Lexical Semantics and Automatic Hypertext Construction

Stephen J. Green[1]

Macquarie University Web: http://www.mq.edu.au
Division of Information and Communication Sciences Web: http://www.ics.mq.edu.au
North Ryde NSW 2109, Australia
Email: sjgreen@ics.mq.edu.au
Web: http://www.mri.mq.edu.au/~sjgreen

Abstract: We describe recent work in the area of lexical semantics as it applies to the task of automatic hypertext construction. A discussion of the basic principles of lexical cohesion is used to inform the discussion of a method for extracting sets of lexically related words from a text -- a process called lexical chaining. We discuss how various researchers have used lexical chains to perform automatic hypertext construction and related tasks.
Categories and Subject Descriptors: I.2.7 [Artificial Intelligence]: Natural Language Processing - Text analysis ; H.3.1 [Information Storarge and Retrieval]: Content Analysis and Indexing - Linguistic processing; I.7.2 Text Processing: Document Preparation - Hypertext/hypermedia
General Terms: Algorithms, Documentation
Additional Key Words and Phrases: Lexical semantics, automatic hypertext construction

Introduction

Lexical semantics is the study of word meanings and the relationships between them. While much of the work in this field has occurred in the linguistic community, as large corpora and lexical resources have become available, some of the techniques developed have been applied to problems in computational linguistics.
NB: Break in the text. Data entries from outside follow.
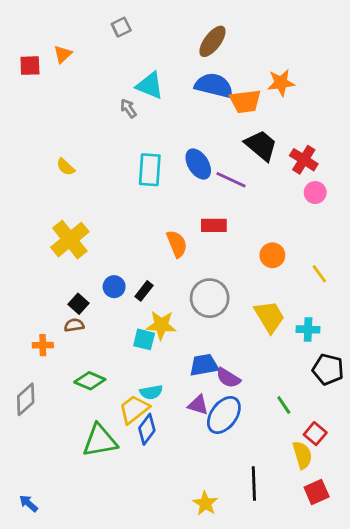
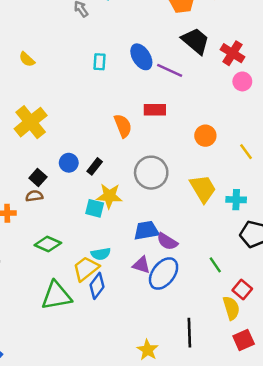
cyan rectangle: (150, 170) -> (100, 62), size x0.6

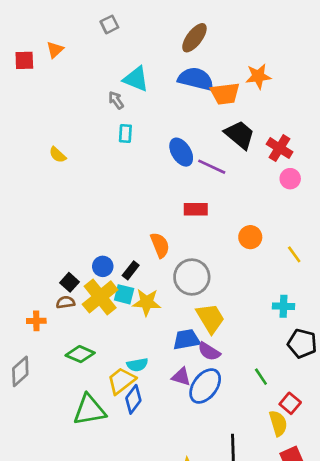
cyan rectangle: (100, 62) -> (125, 133), moved
yellow cross: (31, 122) -> (100, 297), moved
orange semicircle: (123, 126) -> (160, 245), moved
yellow trapezoid: (203, 189) -> (210, 318), moved
cyan square: (95, 208) -> (124, 294), moved

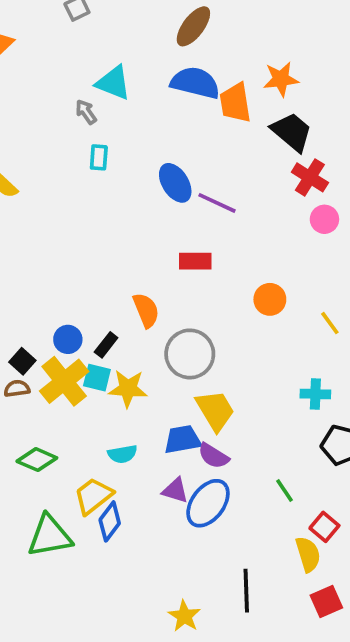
orange trapezoid: (225, 94) -> (235, 103), turned 88
black trapezoid: (240, 135) -> (292, 132), moved
cyan semicircle: (137, 365) -> (122, 454), moved

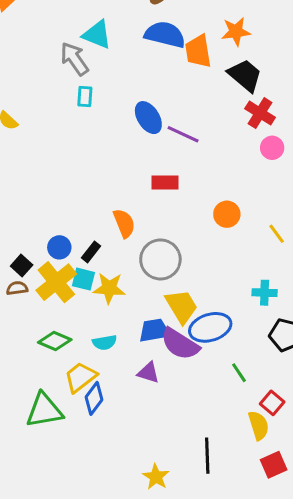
gray arrow: (86, 112) -> (74, 59), size x1.6
purple semicircle: (213, 456) -> (180, 344), size x1.5
green diamond: (37, 460) -> (55, 341), moved
blue ellipse: (208, 503) -> (210, 327), moved, turned 36

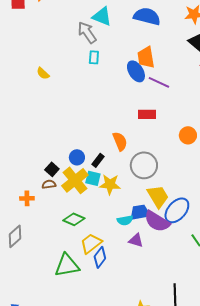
orange trapezoid: (198, 51) -> (146, 57), moved
blue ellipse: (210, 327) -> (177, 210), turned -32
cyan semicircle: (105, 342) -> (125, 220), moved

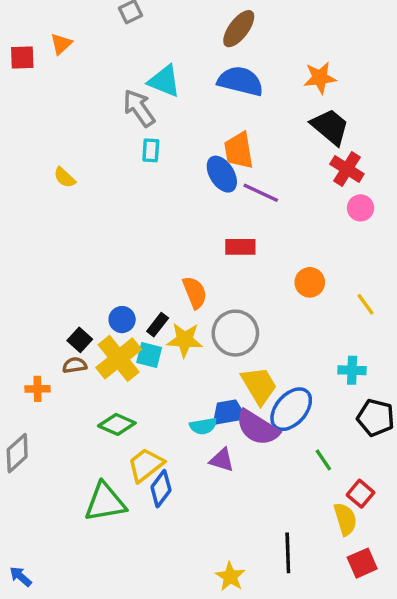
yellow star: (110, 184) -> (185, 340), moved

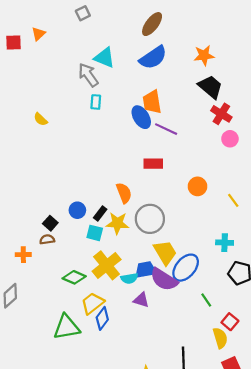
blue semicircle: (240, 81) -> (153, 58), turned 132
yellow cross: (119, 358) -> (107, 265), moved

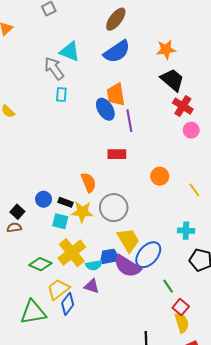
purple line: (166, 129) -> (129, 121), turned 55
black rectangle: (100, 213) -> (66, 202), turned 72
purple triangle: (141, 300) -> (92, 286), moved
red square: (230, 322) -> (181, 307), moved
Before we begin, however, we should note that much of the work in information retrieval (IR) could be regarded as work in lexical semantics. IR systems compute the similarity between two documents by determining which words the documents have in common. That is, the relationship between two documents is defined by an identity relation between the words in the document. Such systems have been used to automatically construct hypertexts with some success [Allan 1997].
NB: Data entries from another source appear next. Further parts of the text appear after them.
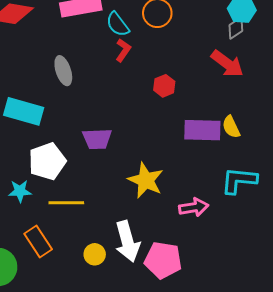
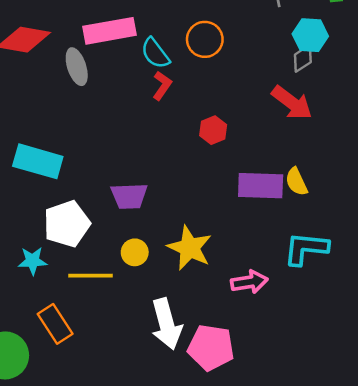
gray ellipse: (63, 71) -> (77, 67), moved
yellow circle: (95, 254) -> (135, 252), moved

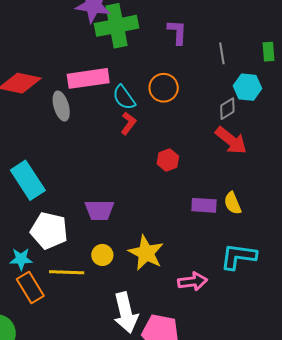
gray diamond: (303, 58) -> (227, 109), moved
cyan rectangle: (38, 161) -> (28, 180), turned 39
purple rectangle: (261, 186) -> (204, 205), size x0.7
white pentagon: (67, 224) -> (49, 231), turned 30
orange rectangle: (55, 324) -> (30, 287), moved

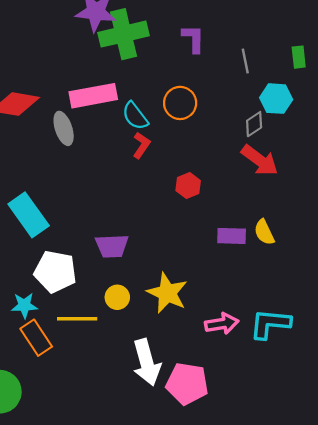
cyan L-shape: (238, 256) -> (270, 324), moved

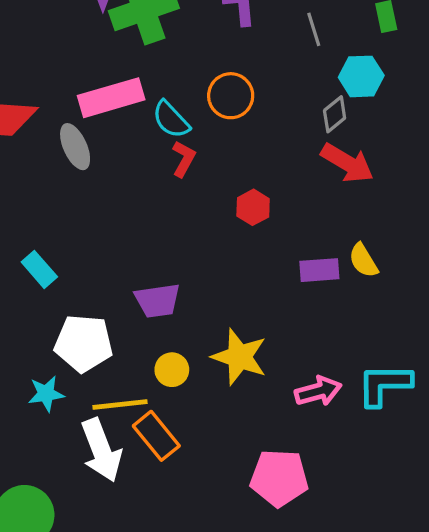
cyan rectangle: (29, 215) -> (39, 269), size x0.6
orange rectangle: (36, 338) -> (156, 436), moved
white arrow: (147, 362) -> (101, 450), moved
While this approach has proven quite successful, it suffers from two problems related to the meanings of words. The first of these is polysemy, when a single word has several meanings. The second is synonymy, when different words have the same meanings. Both of these phenomena disrupt the simple identity relationship used by traditional IR systems, by leading them to infer that there is a relationship between two words when there is none (polysemy) or that there is no relationship between words when the words are related (synonymy).

Lexical cohesion and lexical chaining

Cohesion as Halliday and Hasan [Halliday 1976] put it, "refers to relations of meaning that exist within the text, and that define it as a text". Lexical cohesion is created by the use of lexical cohesive relations. These relations are: repetition of the same word (the same relation used by traditional IR systems), the use of a synonym for a word (e.g., dog and hound), the use of a superordinate for a word (e.g., car and vehicle), and the use of collocations (e.g., garden and digging).

Lexical chaining is the process of extracting lexically related words from a text. In general, a text will contain several lexical chains, each of which describes some portion of the cohesive structure of the text. These chains can be built using any lexical resource that relates words by their meaning. The original work [Morris 1991] used Roget's Thesaurus [Chapman 1992], but almost all current lexical chainers [Stairmand 1997], [Hirst 1998], [Barzilay 1997], [Green 1999], [Al-Halimi 1998] use the WordNet database [Beckwith 1991], [Fellbaum 1998].

WordNet is composed of synonym sets or synsets. Each synset contains one or more words that have the same meaning. A word may appear in many synsets, depending on the number of senses that it has. Synsets are connected by links that indicate different semantic relations. For example, two synsets can be connected by a HYPERNYM link, which indicates that the words in the source synset are instances of the words in the target synset. These relations map very well to the lexical cohesive relations described by Halliday and Hasan.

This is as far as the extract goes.